左隣にいた成瀬綾乃が、ゆっくりと眼鏡を外した。
私は続けた。
「あなたは青柳さんの左に座っていた。偽のパネルを事前に取り付け、内側の鏡で拓馬さんが右側に映るよう角度を合わせた。高校生の動画にも、その罠が映り込んでいた。見た者は皆、拓馬さんが怪しいと思う」
成瀬は笑わなかった。
「証拠は?」
「あります。青柳さんの最後の言葉です。『右は嘘だ』。彼は倒れる直前に気づいた。パネルに映っている右が、現実の右ではないことに」
「それだけ?」
「もう一つ」
私は偽パネルの表面を見せた。
「あなたは山崎事務所の人間ではない。けれど広告のデータを作る必要があった。だから適当に法律っぽい言葉を並べた。相続登記、各種訴訟。行政書士事務所の広告としてはあまりに不用意です。青柳さんはそれにも気づいた。だから『山崎のパネル』と言った」
成瀬の手が膝の上で握られた。
「封筒はどこですか」
私は彼女の黒い傘を見た。
長沼で列車が止まってから、彼女は一度も傘を手放していなかった。雨は降っていない。傘の先端だけが、妙に重そうだった。
車掌が傘を受け取り、先端のキャップを外した。
中から、細く丸められた茶封筒が出てきた。
拓馬がその場に崩れ落ちた。
「なんで……成瀬さん、なんでだよ」
成瀬は封筒を見つめたまま、低く言った。
「あなたが相続すると思っていたから」
「え?」
「会長はあなたを切るつもりだった。会社も土地も、全部別の人間に渡すつもりだった。私は十年、あの人のために働いた。何もかも知っていた。なのに、最後に選ばれるのは血のつながりだけなんて、許せなかった」
私は封筒を開けた。
そこにあったのは、遺言書ではなかった。
一枚目には、青柳隆一の筆跡でこう書かれていた。
告発書
車内の誰もが息を呑んだ。
内容は、青柳組が過去に行った許認可書類の改ざん、架空契約、そしてそれに関わった人物の一覧だった。最後のページには、こうあった。

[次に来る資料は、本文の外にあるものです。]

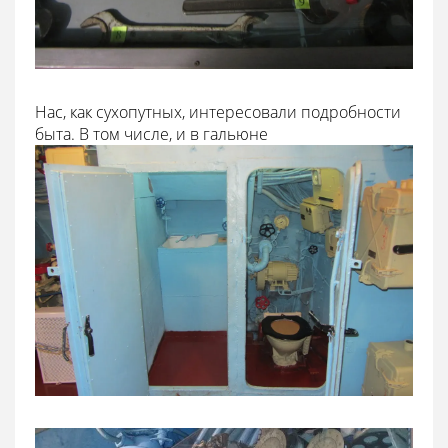
Нас, как сухопутных, интересовали подробности
быта. В том числе, и в гальюне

本書を、山崎行政書士事務所を通じて関係機関に提出する。私の財産については、別紙遺言に従う。ただし、これを奪おうとした者、隠そうとした者には一円も残さない。
私は封筒の底を探った。
別紙がない。
成瀬が顔を上げた。
「ない……? 遺言は?」
その声には、初めて本物の恐怖が混じっていた。
私はもう一度、山崎行政書士事務所のパネルを見た。
あなたの最後の一行まで、正しく届けます。
最後の一行。
私は偽パネルではなく、その下に残っていた本物の広告枠を指でなぞった。枠の裏、細い溝に、さらに薄い紙片が挟まっていた。
取り出す。
それは、青柳隆一の直筆の短い遺言だった。
私の全財産は、山崎行政書士事務所が指定する手続により、過去の不正で損害を受けた者への補償、および静岡鉄道沿線の児童支援基金に充てる。親族および役員には一切を残さない。
車内に、長い沈黙が落ちた。
拓馬も、成瀬も、島田も、誰も声を出さなかった。
やがて成瀬が笑った。
乾いた、壊れたような笑いだった。
「じゃあ……私は何を盗んだの」
私は答えた。
「罪です」
その時、青柳が小さく咳をした。
全員が振り向いた。
彼は意識を取り戻していた。救急隊が到着する直前だった。
青柳は私を見て、かすかに笑った。
「山崎さんに……頼まれていたんだ。あのパネルに、最後の一行を隠してくれと。誰かが遺言を狙うなら、必ず“遺言書原本”と書いた封筒を盗る。だが、本当に届けるべきものは、目の前にある看板の裏に置く」
「あなたは、自分を囮にしたんですか」
「静鉄は時間どおりに走る。人間の欲より、ずっと正確だ」
青柳はそう言って、また目を閉じた。
新清水行きの列車は、警察と救急隊を乗せるため、長沼で止まったままだった。
窓の外では、静岡の夜が何事もなかったように光っている。
私は外されたパネルを膝に置いた。
山崎行政書士事務所。
相続・遺言・許認可。
あなたの最後の一行まで、正しく届けます。
その広告は、派手な脅迫状よりも、鋭い罠だった。
そしてこの夜、最も恐ろしかったのは犯人の知恵ではない。
死ぬ前提で、自分の欲深い周囲を一両の電車に乗せ、たった一枚の広告パネルで全員の本性を照らし出した老人の知恵だった。